Renata hated to think about that, let alone be reminded that Nikolai had witnessed her degradation. "Sergei used me for blood whenever he felt the need. Or whenever he wanted to make a point."
"But he never gave you his blood in exchange?"
Renata shook her head.
"No wonder you're not healing faster," Nikolai murmured. He gave a slight shake of his head. "When I saw him drinking from you...I thought you were mated to him. I assumed you were blood-bonded to each other. I thought maybe you cared for him."
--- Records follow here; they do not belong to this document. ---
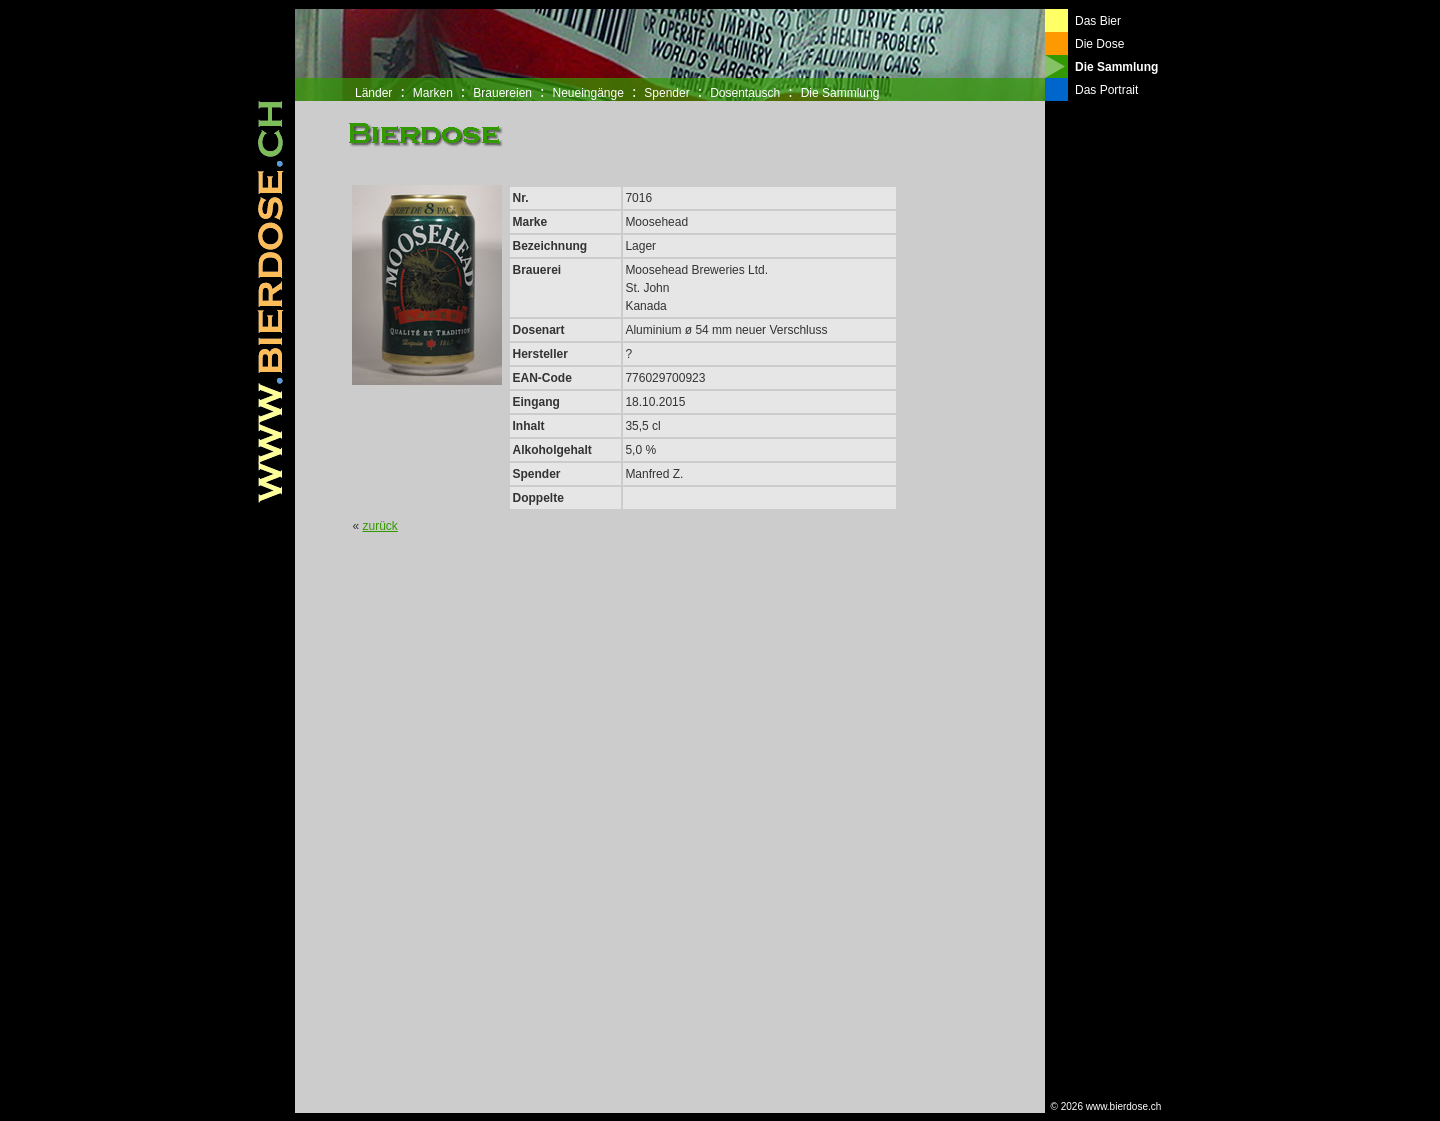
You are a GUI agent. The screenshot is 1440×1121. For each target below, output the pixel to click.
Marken (433, 93)
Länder (373, 93)
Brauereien (502, 93)
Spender (666, 93)
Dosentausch (745, 93)
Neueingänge (587, 93)
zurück (380, 526)
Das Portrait (1106, 90)
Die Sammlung (840, 93)
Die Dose (1099, 44)
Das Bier (1098, 21)
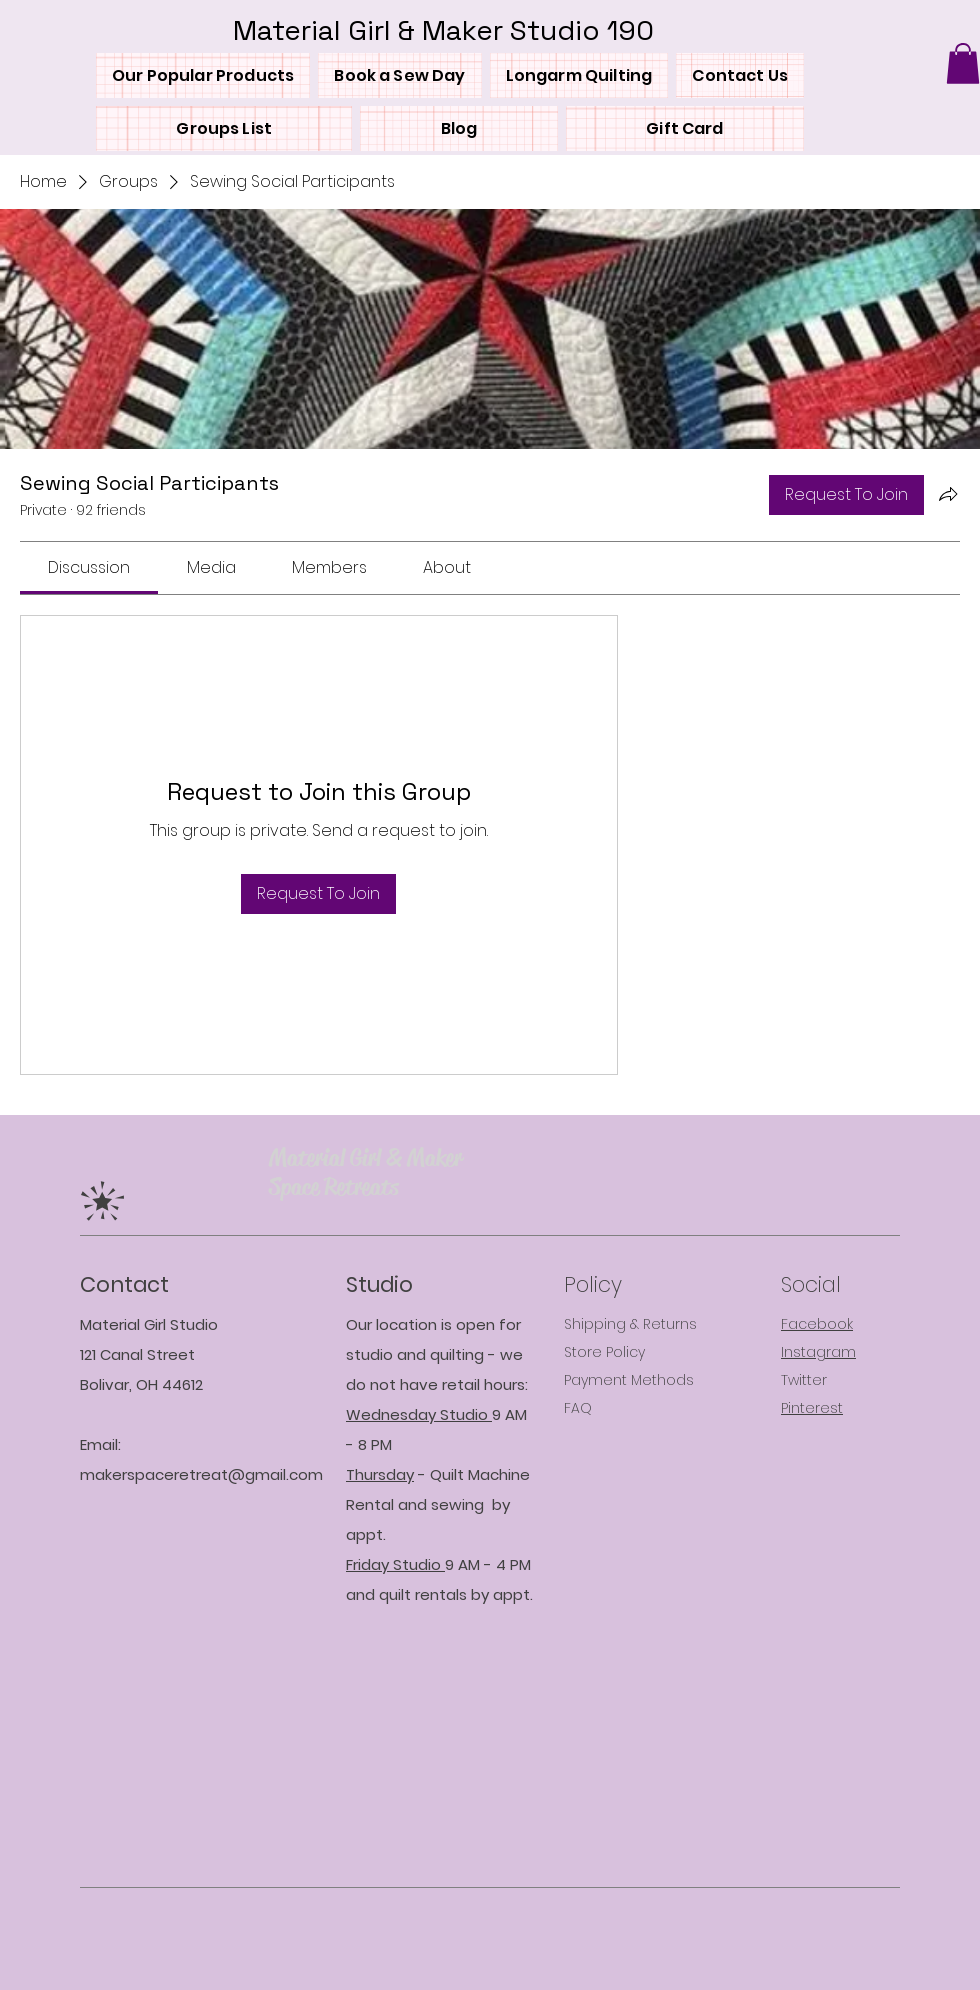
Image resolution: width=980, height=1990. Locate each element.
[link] (89, 567)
"You thought I loved him," Renata said, realizing where he was heading. "It wasn't that. Not even close." She exhaled a sharp breath that grated in her throat. Nikolai wasn't pushing her for answers, and maybe precisely because of that, she wanted him to understand that what she felt for the vampire she had served was anything but affection. "Two years ago, Sergei Yakut plucked me off a downtown street and brought me to his lodge along with several other kids he'd collected that night. We didn't know who he was, or where we were going, or why. We didn't know anything, because he put us all in some kind of trance that didn't lift until we found ourselves locked up together inside a large, dark cage."
"The one inside the barn on his property," Nikolai said, his face grim. "Jesus Christ. He brought you in as live game for his blood club?"